I recently attended a panel event looking at the impact of data analytics on the future of audit. The panel included representatives from both small and medium size accounting firms, as well as a vendor of software aimed at helping auditors in that segment automate their audits and make use of data analytics (Inflo). What was impressive from the outset was the size and interest of the audience – this is obviously a subject that is going up the agenda – as well as immediate feedback given through the interactive presentation application used called Slido.
ICAEW CEO Michael Izza opened the session by stating that the subject that occupies his thinking most at the current time is the impact of technology on the profession; this set the tone for the evening. Following discussion about what data analytics is and what tools are available, the audience was asked to vote (using Slido and their mobile devices) on what had stopped them using the technology so far. Over 100 responses in the room were gathered through the app, with the top four reasons given as costs, skills, appropriate technology and clients. The cost issue reflects the real concerns of an audience of smaller practitioners in delivering value for money.
The representative from the smaller firm talked about how she had used the application and how she had been able to provide dramatically better insights for her clients.
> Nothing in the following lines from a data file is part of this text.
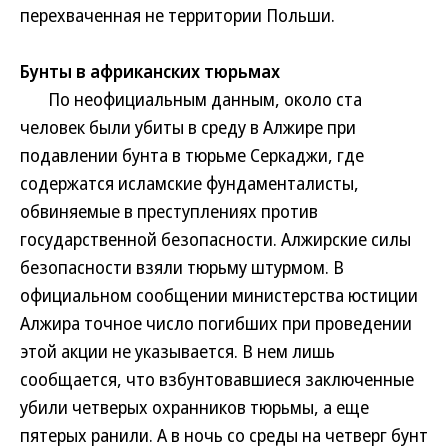
перехваченная не территории Польши.
Бунты в африканских тюрьмах
По неофициальным данным, около ста
человек были убиты в среду в Алжире при
подавлении бунта в тюрьме Серкаджи, где
содержатся исламские фундаменталисты,
обвиняемые в преступлениях против
государственной безопасности. Алжирские силы
безопасности взяли тюрьму штурмом. В
официальном сообщении министерства юстиции
Алжира точное число погибших при проведении
этой акции не указывается. В нем лишь
сообщается, что взбунтовавшиеся заключенные
убили четверых охранников тюрьмы, а еще
пятерых ранили. А в ночь со среды на четверг бунт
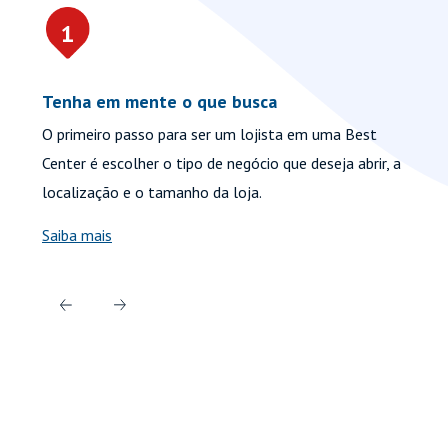
1
Tenha em mente o que busca
En
O primeiro passo para ser um lojista em uma Best
Ne
Center é escolher o tipo de negócio que deseja abrir, a
co
localização e o tamanho da loja.
de
Saiba mais
Fa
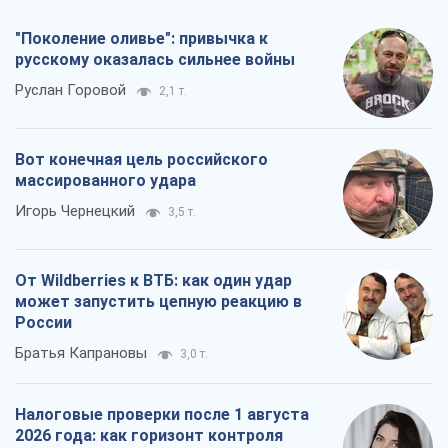
"Поколение оливье": привычка к
русскому оказалась сильнее войны
Руслан Горовой
2,1 т.
Вот конечная цель российского
массированного удара
Игорь Чернецкий
3,5 т.
От Wildberries к ВТБ: как один удар
может запустить цепную реакцию в
России
Братья Капрановы
3,0 т.
Налоговые проверки после 1 августа
2026 года: как горизонт контроля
She even stated that looking at the data was fun! The audience was then asked for the biggest opportunities they saw flowing from the new techniques: the top four items given were improved client service, better audit quality, improvements in efficiency and cost savings. The phrase ‘real time audit’ was mentioned a few times with suggestions that we are moving in that direction.
In the discussions that followed a few common themes arose. The word that was used consistently throughout was ‘judgement’ – you can automate the process, eventually you might use bots to gather the data – but judgement/empathy will always be needed to make sense of and extract meaning from the data. This led onto a discussion about the skills that accountants will need in the future, with a slightly surprising suggestion from the vendor – rather than statistics or maths, they suggested double-entry bookkeeping was the main requirement.
The other item that surfaced a few times in the panel, as well as in discussions after the event, was the thought that clients eventually might do this themselves, once the technology is available to them. Will they not then have access to the insights, analysis and issues that their auditors are currently reporting to them? That then circled back to the importance of judgement and the particular insights and extra value that auditors can surface from the data for their clients (as well as a knowledge of double entry bookkeeping!).